Good point. Could you explain more on the clone process(the shed)?
Thanks
Ben
----- Original Message -----
From: Stuart Whitby <swhitby AT DATAPROTECTORS.CO DOT UK>
Date: Friday, September 22, 2006 4:49 am
Subject: Re: [Networker] Backup Pools
> The problem you'd have by going to multiple pools is that your
> single drives would be stuck with one pool anyway, and any
> overnight backups to the jukebox would have to wait for other
> clients to finish in order to change the tape so that they can use
> the one for their own pool.
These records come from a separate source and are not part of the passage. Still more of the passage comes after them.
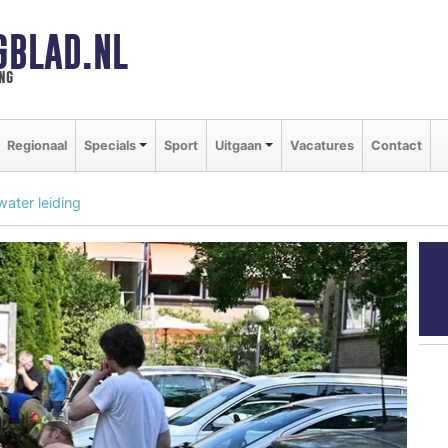
GBLAD.NL
ng
Regionaal
Specials
Sport
Uitgaan
Vacatures
Contact
ter leiding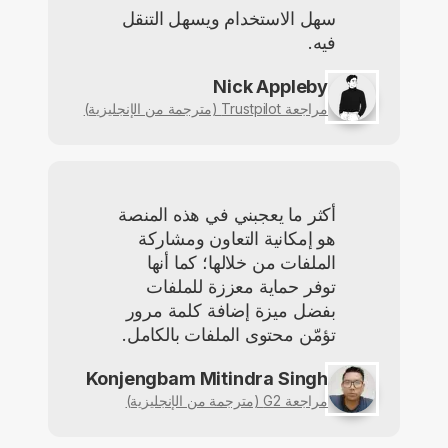
سهل الاستخدام ويسهل التنقل
فيه.
Nick Appleby
مراجعة Trustpilot (مترجمة من الإنجليزية)
أكثر ما يعجبني في هذه المنصة
هو إمكانية التعاون ومشاركة
الملفات من خلالها؛ كما أنها
توفر حماية معززة للملفات
بفضل ميزة إضافة كلمة مرور
تؤمّن محتوى الملفات بالكامل.
Konjengbam Mitindra Singh
مراجعة G2 (مترجمة من الإنجليزية)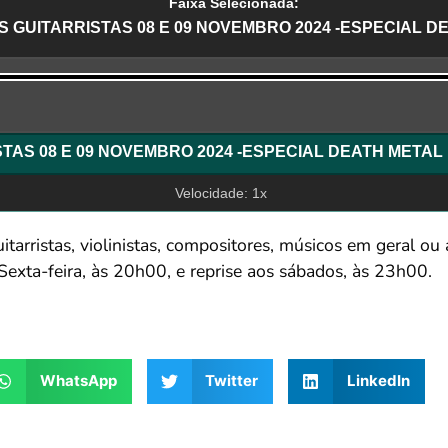
Faixa Selecionada:
S GUITARRISTAS 08 E 09 NOVEMBRO 2024 -ESPECIAL D
r
SALA DOS GUITARRISTAS 08 E 09 NOVEMBRO 2024 -ESPECIAL DEATH METAL
Velocidade: 1x
tarristas, violinistas, compositores, músicos em geral ou
exta-feira, às 20h00, e reprise aos sábados, às 23h00.
WhatsApp
Twitter
LinkedIn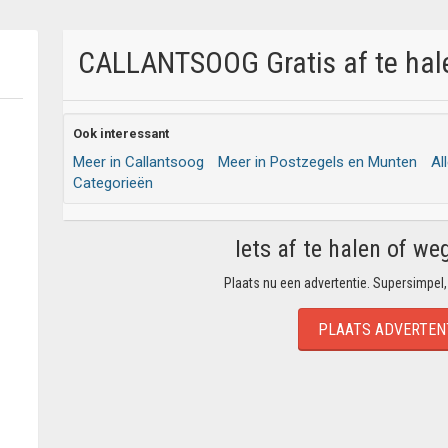
CALLANTSOOG Gratis af te hale
Ook interessant
Meer in Callantsoog
Meer in Postzegels en Munten
Al
Categorieën
Iets af te halen of we
Plaats nu een advertentie. Supersimpel,
PLAATS ADVERTEN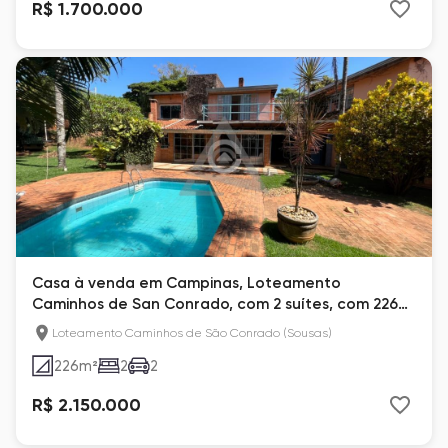
R$ 1.700.000
Casa à venda em Campinas, Loteamento
Caminhos de San Conrado, com 2 suítes, com 226
m², San Conrado
Loteamento Caminhos de São Conrado (Sousas)
226
m²
2
2
R$ 2.150.000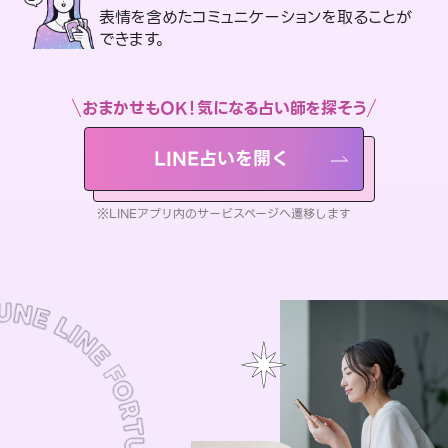
表情を含めたコミュニケーションを取ることが
できます。
おまかせもOK！気になる占い師を探そう
LINE占いを開く
※LINEアプリ内のサービスページへ遷移します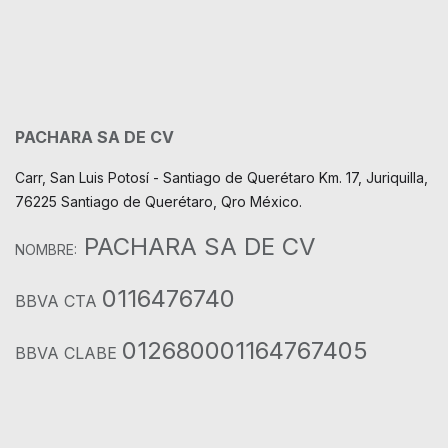
PACHARA SA DE CV
Carr, San Luis Potosí - Santiago de Querétaro Km. 17, Juriquilla,
76225 Santiago de Querétaro, Qro México.
PACHARA SA DE CV
NOMBRE:
0116476740
BBVA CTA
012680001164767405
BBVA CLABE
If you get a hung saveset on the first
> jukebox backup, you don't get any further jukebox backups that
> night as the tape will not be ejected and you have no spare
> capacity to load tapes for other pools.
>
> My personal preference is to keep pools as simple as possible and
> base this on retention policy. One pool for each retention period
> (and keep as few as reasonably possible) and one for indexes and
> bootstrap.
> If you're specifically looking at improving recovery times, I'd
> recommend getting a similar but seperate jukebox to clone to,
> preferably one which is based offsite (put it in a shed with power
> & a fibre connection out the back of the office). If you're
> looking at using all your drives to recover 3 systems at once, it's
> because you've had a site based failure, and the benefit of cloning
> in this way is that you have easily accessible offsite (or "out of
> office" with my shed suggestion) backups which are also based on
> saveset rather than tape. ie, you have one continuous saveset on
> tape which can just be streamed back to the server. You *can* do
> this to different tapes on a server by server basis, but that's
> scripted wizardry rather than default option.
>
> In this case, I'd rather make sure you get the backups and know
> that recoveries will happen eventually rather than run the risk of
> not getting backups but having great recovery times when you do.
>
> Cheers,
>
> Stuart.
>
> ________________________________
>
> From: EMC NetWorker discussion on behalf of Ben Harner
> Sent: Thu 21-Sep-06 19:46
> To: NETWORKER AT LISTSERV.TEMPLE DOT EDU
> Subject: Re: [Networker] Backup Pools
>
>
>
> Well first we have a IBM LTO 3581 jukebox and a IBM LTO 3580 single
> drive. We 1000 mbps throughput. But the backup server only has a
> 100mbps card. There are 17 clients. At full backups 5 clients
> are at
> least 100gb - 200gb per client. And the others are between 30 and 60
> gb. 5 groups are single client and are the larger clients, 1 is
> doubleclient median in size and 1 group has 9 clients which are
> smaller save
> sets. 15 clients are using the jukebox and 2 are using the single
> drive. We have another single drive but that is used by a different
> department but would be accessible to us in a disaster recovery
> operation if need be which is why I was looking into breaking up are
> most important server into different pools as to aid in a quicker
> recovery. If more than one server was to crash we could recover 3
> servers simultaneously if we know for sure that the servers are on
> different tapes.
>
> Thanks for the help
>
> Ben
>
> Stan Horwitz wrote:
> > On Sep 21, 2006, at 1:50 PM - 9/21/06, Ben Harner wrote:
> >
> >> Thanks for the reply. So if I have a jukebox with 7 slots and
> say I
> >> have 4 different pools with 1 to 2 tapes for each pool you think
> >> there would be long waits between backups? Shouldn't it be only
> the>> wait of the jukebox changing the tape? Right now all session
> have to
> >> wait for the previous one to finish per tape drive so wouldn't that
> >> be the same either way? Right now I have 15 clients being
> backed up
> >> nightly to one tape drive using one pool. I am trying to get it
> so I
> >> can specify certain tapes for certain clients. I'm guessing the
> only>> way to do that is through pools. Is there other ways?
> >
> > Possibly. Its difficult to say without knowing how much data
> would go
> > to the individual devices and how fast the throughput is. Answering
> > your question would be easier if you explained what your hardware
> and> network environment is like and the amounts of data involved.